Given the amount of capital gushing into private equity, it’s not surprising that PE firms are diversifying their fund offerings by launching new strategies. The question is whether this wave of diversification can produce better results than the last one. History has shown that expanding thoughtfully into the right adjacencies can deliver great results. But devoting time, capital and talent to strategies that stray too far afield can quickly sap performance.
The first wave: A step too far
In the mid-1990s, the industry faced a similar challenge in putting excess capital to work. As institutions and other large investors scoured the investment landscape for returns, they increased allocations to alternative investments, including private equity. Larger PE funds eagerly took advantage of the situation by branching into different geographies and asset classes. This opened up new fee and revenue streams, and allowed the funds to offer talented associates new opportunities.

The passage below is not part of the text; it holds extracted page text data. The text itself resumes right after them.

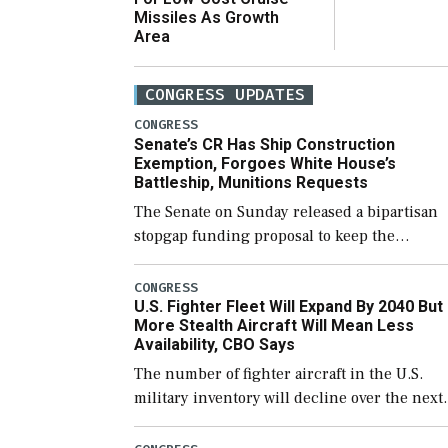
Missiles As Growth
Area
CONGRESS UPDATES
CONGRESS
Senate’s CR Has Ship Construction
Exemption, Forgoes White House’s
Battleship, Munitions Requests
The Senate on Sunday released a bipartisan
stopgap funding proposal to keep the
government open through December 11,
which would also secure additional funds to
CONGRESS
U.S. Fighter Fleet Will Expand By 2040 But
support ongoing shipbuilding efforts and [
More Stealth Aircraft Will Mean Less
Availability, CBO Says
The number of fighter aircraft in the U.S.
military inventory will decline over the next
few years before expanding to a greater
number than currently, but their availabilit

Funds first expanded geographically, typically by crossing the Atlantic from the US to Europe, then extending into Asia and other regions by the early 2000s (see Figure 2.12). Larger firms next began to experiment with asset class diversification, creating growth and venture capital funds, real estate funds, mezzanine financing and distressed debt vehicles.

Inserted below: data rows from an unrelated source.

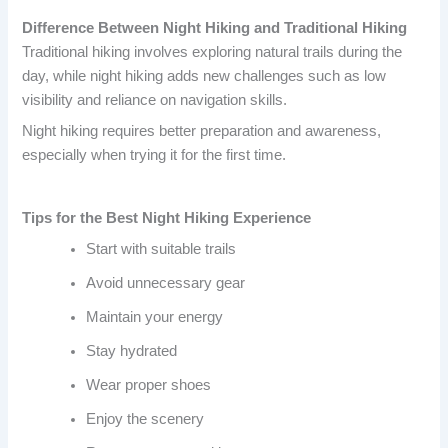
Difference Between Night Hiking and Traditional Hiking
Traditional hiking involves exploring natural trails during the
day, while night hiking adds new challenges such as low
visibility and reliance on navigation skills.
Night hiking requires better preparation and awareness,
especially when trying it for the first time.
Tips for the Best Night Hiking Experience
Start with suitable trails
Avoid unnecessary gear
Maintain your energy
Stay hydrated
Wear proper shoes
Enjoy the scenery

Geographic adjacencies started with transatlantic expansions, followed by Asian and global targets
The Carlyle Group exemplified these ambitious expansions. From its core investing in heavily regulated sectors, such as the defense industry, Carlyle diversified geographically and then across asset classes, including venture capital, real estate, leveraged finance, high-yield debt, infrastructure and a hedge fund. The financial crisis took a toll on parts of Carlyle (as it did on most PE firms), but the firm remains one of the industry’s largest, with more than $210 billion under management today.
Many other PE firms found it more challenging to succeed in new geographies and especially in different asset classes. Credit, infrastructure, real estate and hedge funds held much appeal, in part because they were less correlated with equity markets and offered new pools of opportunity. But critically, most of these asset classes also required buyout investors to get up to speed on very different capabilities, and they offered few synergies. Compared with buyouts, most of these adjacent asset classes had a different investment thesis, virtually no deal-sourcing overlap, little staff or support-function cost sharing, and a different LP risk profile.
To complicate matters, PE firms found that many of these adjacencies offered lower margins than their core buyout business. Some came with lower fees, and others did not live up to performance targets. Inherently lower returns for LPs made it difficult to apply the same fee structures as for traditional buyouts. To create attractive total economics and pay for investment teams, PE firms needed to scale up some of these new products well beyond what they might do in buyouts. That, in turn, threatened to change the nature of the firm.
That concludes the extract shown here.